Task to complete
Read through the lines below and copy the ones holding the string "hidatídicos".

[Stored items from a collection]

--- START ---

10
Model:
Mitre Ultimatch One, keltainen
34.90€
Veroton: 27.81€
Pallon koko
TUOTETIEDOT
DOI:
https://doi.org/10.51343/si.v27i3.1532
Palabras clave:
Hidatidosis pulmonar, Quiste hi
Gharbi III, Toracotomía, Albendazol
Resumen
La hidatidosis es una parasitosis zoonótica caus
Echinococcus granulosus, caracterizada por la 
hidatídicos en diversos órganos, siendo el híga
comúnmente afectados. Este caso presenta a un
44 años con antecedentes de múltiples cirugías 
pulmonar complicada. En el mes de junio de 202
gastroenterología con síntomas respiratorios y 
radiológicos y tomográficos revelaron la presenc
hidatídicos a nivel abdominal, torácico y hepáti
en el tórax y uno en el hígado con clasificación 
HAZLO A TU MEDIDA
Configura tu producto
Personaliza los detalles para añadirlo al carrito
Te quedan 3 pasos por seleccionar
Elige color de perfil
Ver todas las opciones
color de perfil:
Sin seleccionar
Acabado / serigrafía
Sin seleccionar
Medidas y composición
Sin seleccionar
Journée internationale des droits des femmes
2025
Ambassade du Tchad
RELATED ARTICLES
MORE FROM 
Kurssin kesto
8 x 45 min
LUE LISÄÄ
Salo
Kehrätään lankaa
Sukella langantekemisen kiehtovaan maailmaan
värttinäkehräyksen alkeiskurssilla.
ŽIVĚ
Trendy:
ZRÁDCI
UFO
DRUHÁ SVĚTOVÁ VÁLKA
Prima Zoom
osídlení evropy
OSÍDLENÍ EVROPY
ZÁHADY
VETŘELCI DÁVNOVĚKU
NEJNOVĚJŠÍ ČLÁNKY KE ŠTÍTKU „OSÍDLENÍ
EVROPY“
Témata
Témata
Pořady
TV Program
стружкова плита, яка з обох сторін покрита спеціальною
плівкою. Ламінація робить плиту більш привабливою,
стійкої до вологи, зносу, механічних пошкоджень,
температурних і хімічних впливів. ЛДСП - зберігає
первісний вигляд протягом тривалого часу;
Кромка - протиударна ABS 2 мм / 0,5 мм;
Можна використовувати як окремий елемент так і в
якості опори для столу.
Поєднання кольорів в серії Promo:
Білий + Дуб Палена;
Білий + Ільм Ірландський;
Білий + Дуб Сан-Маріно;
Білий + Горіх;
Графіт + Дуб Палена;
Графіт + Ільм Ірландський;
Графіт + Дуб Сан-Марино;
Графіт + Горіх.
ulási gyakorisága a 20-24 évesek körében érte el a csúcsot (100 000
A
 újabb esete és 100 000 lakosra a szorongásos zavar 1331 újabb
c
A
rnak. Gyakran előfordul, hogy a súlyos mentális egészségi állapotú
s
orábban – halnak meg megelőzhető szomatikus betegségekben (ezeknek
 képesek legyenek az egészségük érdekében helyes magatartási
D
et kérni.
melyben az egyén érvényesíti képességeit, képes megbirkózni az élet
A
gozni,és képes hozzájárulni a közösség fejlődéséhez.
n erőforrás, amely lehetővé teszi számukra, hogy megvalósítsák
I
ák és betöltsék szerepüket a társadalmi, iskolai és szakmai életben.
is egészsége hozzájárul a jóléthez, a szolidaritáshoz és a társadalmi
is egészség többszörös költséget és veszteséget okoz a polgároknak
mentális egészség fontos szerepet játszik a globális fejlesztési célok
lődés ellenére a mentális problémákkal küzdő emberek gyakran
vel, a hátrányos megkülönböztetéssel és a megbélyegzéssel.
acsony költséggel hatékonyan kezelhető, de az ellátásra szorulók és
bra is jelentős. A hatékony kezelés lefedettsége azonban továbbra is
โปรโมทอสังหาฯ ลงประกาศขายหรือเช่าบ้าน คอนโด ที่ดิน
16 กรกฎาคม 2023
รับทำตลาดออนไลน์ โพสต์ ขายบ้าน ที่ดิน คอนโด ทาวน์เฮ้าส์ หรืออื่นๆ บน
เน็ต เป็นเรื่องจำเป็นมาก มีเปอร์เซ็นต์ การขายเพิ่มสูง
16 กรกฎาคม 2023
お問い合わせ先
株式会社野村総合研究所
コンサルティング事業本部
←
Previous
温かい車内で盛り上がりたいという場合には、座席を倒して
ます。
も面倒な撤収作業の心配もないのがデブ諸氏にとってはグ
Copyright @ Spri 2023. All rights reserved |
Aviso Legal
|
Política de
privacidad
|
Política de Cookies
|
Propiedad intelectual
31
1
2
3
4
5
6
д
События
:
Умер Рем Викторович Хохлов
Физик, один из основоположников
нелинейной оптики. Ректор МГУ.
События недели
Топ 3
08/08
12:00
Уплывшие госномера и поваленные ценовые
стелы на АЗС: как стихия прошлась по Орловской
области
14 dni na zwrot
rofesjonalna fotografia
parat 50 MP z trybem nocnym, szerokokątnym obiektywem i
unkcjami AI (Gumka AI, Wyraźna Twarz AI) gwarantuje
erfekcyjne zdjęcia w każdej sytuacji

--- END ---

Expected answer
hidatídicos en diversos órganos, siendo el híga
hidatídicos a nivel abdominal, torácico y hepáti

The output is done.